[Source data]
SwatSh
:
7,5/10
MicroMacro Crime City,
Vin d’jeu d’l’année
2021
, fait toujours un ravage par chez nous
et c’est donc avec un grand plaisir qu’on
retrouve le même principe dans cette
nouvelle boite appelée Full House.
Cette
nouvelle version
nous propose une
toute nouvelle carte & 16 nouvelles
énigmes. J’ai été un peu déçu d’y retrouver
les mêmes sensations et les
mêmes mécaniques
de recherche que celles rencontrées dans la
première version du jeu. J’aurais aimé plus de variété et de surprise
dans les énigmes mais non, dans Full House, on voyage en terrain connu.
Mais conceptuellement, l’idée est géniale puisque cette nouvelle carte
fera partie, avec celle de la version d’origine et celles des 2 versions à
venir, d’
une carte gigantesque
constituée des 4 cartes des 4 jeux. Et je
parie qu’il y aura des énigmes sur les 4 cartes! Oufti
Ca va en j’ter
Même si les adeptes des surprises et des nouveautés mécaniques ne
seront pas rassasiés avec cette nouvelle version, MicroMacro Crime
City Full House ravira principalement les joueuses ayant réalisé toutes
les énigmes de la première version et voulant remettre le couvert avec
--
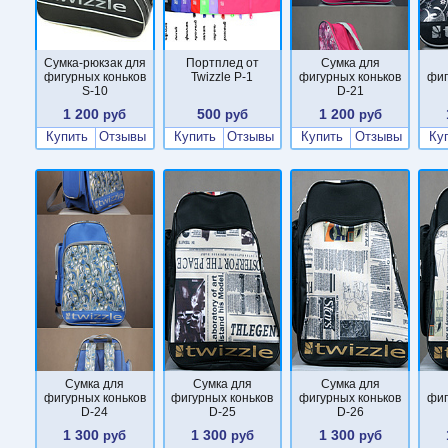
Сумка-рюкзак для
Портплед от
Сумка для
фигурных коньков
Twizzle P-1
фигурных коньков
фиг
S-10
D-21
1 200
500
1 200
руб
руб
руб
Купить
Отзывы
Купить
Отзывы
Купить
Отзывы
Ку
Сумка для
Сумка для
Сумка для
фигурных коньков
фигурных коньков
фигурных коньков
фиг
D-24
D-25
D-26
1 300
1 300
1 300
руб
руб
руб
...
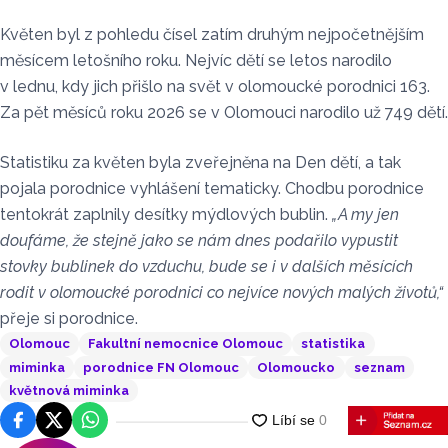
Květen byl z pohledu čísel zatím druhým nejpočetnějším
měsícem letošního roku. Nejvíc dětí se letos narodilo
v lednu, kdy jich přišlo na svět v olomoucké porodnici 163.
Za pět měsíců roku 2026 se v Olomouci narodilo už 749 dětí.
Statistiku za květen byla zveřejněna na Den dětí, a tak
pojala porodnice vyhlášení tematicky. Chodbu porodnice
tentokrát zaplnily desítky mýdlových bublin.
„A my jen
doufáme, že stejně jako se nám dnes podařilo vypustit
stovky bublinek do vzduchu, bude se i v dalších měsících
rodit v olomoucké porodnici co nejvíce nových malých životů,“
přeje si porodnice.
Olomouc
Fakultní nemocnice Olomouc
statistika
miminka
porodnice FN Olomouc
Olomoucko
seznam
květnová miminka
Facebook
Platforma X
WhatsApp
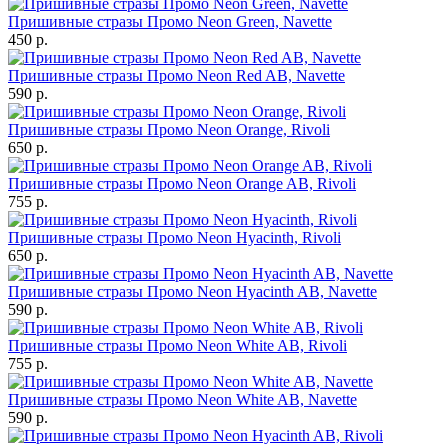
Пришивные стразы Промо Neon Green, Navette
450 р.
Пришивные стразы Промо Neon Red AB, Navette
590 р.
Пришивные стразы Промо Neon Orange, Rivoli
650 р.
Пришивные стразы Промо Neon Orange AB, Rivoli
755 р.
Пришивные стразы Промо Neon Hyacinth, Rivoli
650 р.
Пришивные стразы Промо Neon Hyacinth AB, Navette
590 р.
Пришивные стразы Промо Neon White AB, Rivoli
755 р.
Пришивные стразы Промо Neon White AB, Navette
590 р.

### Exercise goal:
Go to the line with "énigmes. J’ai été un peu déçu d’y retrouver" in the entries above and repeat every line from there through the line with "première version du", exactly and with no other text.

### Answer to this problem:
énigmes. J’ai été un peu déçu d’y retrouver
les mêmes sensations et les
mêmes mécaniques
de recherche que celles rencontrées dans la
première version du jeu. J’aurais aimé plus de variété et de surprise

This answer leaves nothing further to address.